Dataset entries
Start of Block
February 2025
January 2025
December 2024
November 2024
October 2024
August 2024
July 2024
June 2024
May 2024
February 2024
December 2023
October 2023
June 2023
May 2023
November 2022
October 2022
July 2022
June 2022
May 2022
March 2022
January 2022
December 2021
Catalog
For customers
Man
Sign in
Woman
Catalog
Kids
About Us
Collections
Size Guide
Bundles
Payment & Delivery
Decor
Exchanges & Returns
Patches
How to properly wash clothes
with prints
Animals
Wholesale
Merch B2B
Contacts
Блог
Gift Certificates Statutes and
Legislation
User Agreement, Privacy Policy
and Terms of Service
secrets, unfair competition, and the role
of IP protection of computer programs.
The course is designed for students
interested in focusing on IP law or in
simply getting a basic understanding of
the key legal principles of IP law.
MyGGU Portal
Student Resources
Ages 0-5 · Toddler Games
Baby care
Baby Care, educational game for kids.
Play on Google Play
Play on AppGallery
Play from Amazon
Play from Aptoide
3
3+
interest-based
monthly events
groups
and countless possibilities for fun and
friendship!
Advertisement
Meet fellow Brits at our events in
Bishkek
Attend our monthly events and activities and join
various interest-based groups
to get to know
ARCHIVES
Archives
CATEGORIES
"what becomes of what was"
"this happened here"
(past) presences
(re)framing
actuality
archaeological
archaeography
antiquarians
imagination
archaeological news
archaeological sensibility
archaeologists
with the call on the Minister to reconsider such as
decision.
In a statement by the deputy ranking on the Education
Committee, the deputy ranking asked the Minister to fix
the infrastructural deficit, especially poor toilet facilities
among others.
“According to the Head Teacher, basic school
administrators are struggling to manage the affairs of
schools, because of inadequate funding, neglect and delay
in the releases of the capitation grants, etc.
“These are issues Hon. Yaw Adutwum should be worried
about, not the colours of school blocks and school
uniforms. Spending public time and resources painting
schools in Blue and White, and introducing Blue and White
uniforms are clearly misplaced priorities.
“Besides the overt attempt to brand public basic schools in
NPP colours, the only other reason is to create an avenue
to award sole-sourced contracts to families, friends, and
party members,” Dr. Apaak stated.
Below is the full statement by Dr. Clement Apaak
End of Block
Start of Block
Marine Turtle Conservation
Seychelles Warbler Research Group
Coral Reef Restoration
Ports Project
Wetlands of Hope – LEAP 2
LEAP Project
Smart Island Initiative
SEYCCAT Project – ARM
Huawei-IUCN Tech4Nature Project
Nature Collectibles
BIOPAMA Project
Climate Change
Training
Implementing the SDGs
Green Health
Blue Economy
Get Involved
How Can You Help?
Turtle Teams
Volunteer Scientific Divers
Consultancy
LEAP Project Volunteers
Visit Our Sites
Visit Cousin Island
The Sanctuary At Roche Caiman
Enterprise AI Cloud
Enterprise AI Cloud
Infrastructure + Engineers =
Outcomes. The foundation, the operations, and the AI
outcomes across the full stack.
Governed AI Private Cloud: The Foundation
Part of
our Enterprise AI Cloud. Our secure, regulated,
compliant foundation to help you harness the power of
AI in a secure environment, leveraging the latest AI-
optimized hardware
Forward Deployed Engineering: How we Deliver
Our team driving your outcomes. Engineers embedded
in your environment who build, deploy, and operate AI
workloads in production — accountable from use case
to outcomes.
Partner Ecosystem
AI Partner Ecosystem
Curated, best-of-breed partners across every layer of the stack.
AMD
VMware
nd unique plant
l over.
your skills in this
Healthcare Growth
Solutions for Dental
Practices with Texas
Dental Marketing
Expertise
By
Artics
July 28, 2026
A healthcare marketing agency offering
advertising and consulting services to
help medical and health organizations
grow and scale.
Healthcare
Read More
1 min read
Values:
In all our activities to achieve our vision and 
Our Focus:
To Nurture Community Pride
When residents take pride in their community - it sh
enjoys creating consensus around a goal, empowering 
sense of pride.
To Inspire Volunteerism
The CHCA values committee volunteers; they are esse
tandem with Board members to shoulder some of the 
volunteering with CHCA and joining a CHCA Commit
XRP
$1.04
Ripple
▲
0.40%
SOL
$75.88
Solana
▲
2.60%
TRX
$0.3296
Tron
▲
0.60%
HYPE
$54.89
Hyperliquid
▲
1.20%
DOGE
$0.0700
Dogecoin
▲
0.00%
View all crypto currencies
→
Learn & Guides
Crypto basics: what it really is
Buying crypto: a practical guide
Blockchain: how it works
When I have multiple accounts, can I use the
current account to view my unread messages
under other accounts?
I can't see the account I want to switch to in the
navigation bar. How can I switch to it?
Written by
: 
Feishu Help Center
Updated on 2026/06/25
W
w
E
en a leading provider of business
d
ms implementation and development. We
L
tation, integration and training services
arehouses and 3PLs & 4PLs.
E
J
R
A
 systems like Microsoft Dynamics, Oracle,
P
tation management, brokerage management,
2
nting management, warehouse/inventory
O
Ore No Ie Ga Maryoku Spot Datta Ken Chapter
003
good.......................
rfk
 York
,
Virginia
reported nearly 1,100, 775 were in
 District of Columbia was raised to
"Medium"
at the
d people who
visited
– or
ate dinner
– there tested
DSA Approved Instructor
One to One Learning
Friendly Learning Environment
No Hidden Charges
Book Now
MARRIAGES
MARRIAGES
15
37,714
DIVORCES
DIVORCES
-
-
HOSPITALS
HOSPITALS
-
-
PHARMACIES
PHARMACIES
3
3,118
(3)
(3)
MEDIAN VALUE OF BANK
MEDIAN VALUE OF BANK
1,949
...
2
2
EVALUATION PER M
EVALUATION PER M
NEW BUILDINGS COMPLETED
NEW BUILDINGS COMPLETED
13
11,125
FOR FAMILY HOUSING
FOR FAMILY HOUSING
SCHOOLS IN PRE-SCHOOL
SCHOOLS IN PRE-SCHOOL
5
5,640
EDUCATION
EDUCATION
End of Block
THE TASK: Filter the records above for lines with "Island".

SOLUTION TO THIS PROBLEM:
Smart Island Initiative
Visit Cousin Island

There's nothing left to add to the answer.